… so says Professor David Kirp (Public Policy, Berkeley) in this morning’s New York Times. It’s a piece that begs, I think, of a firm response. And because it’s about desegregating schools, I think it’s appropriate material for this blog. Here’s how his piece gets under way, though you should read the whole thing.
AMID the ceaseless and cacophonous debates about how to close the achievement gap, we’ve turned away from one tool that has been shown to work: school desegregation. That strategy, ushered in by the landmark 1954 Supreme Court decision in Brown v. Board of Education, has been unceremoniously ushered out, an artifact in the museum of failed social experiments…. But as the anniversary was observed this past week on May 17, it was hard not to notice that desegregation is effectively dead. In fact, we have been giving up on desegregation for a long time. In 1974, the Supreme Court rejected a metropolitan integration plan, leaving the increasingly black cities to fend for themselves.
A generation later, public schools that had been ordered to integrate in the 1960s and 1970s became segregated once again, this time with the blessing of a new generation of justices.

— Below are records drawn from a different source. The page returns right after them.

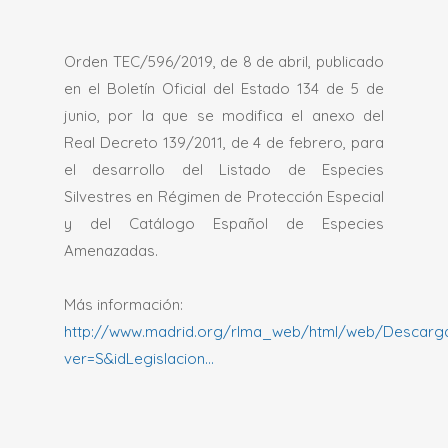
Orden TEC/596/2019, de 8 de abril, publicado
en el Boletín Oficial del Estado 134 de 5 de
junio, por la que se modifica el anexo del
Real Decreto 139/2011, de 4 de febrero, para
el desarrollo del Listado de Especies
Silvestres en Régimen de Protección Especial
y del Catálogo Español de Especies
Amenazadas.
Más información:
http://www.madrid.org/rlma_web/html/web/Descarga
ver=S&idLegislacion…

The balance of Professor Kirp’s essay, which laments the fading of court-ordered desegregation orders, can be summed up as follows:
(1) Desegregation/integration produces empirical academic benefits for Black students.

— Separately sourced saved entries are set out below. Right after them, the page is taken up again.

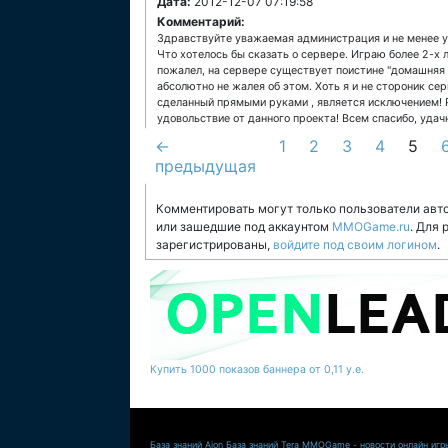
Дата:
2012-12-07 07:19:58
Комментарий:
Здравствуйте уважаемая администрация и не менее 
Что хотелось бы сказать о сервере. Играю более 2-х л
пожалел, на сервере существует поистине "домашняя 
абсолютно не жалея об этом. Хоть я и не стороник се
сделанный прямыми руками , является исключением! 
удовольствие от данного проекта! Всем спасибо, удач
←
1
2
3
4
5
предыдущая
Комментировать могут только пользователи авт
или зашедшие под аккаунтом
MMOGame.ru
. Для
зарегистрированы,
войдите под своим логином
.
Купить 1000 показов баннера от 0,11 у.е.
База знаний Aion
База знаний Tera
MMOGame - новости онлайн игр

(2) Desegregation/integration produces no empirical injuries or drawbacks for White students.
(3) Therefore Desegregation/integration is a good thing.
(4) The courts should support good things.
(5) Therefore the courts should support Desegregation/integration.
To be fair, this is my summary of his work. I could be misrepresenting it, though I obviously don’t think I am.
Now I’m willing to grant him (1) and (2); he’s a public policy expert and presumably he’d know better than I would whether the evidence supports these things. I’ll even grant him (3), so long as we keep it at “a good thing” and not “an unqualifiedly good thing, all-in.” If something gives relevant benefits, and doesn’t have the most obvious sorts of drawbacks one might suspect, odds are that it’s a good thing.
But I seriously question what I’ve presented as his implicit premise (4). Kirp seems to lack a certain understanding of how the law works, as demonstrated by the fact that he has linked to Milliken v. Bradley (418 U.S. 717 (1974)), but doesn’t seem to actually understand what the case is about. That’s a serious charge to level at an academic, so let me explain. Along the way, I think it will become clear both why I think (4) is wrong, and that Kirp does indeed hold it as a view.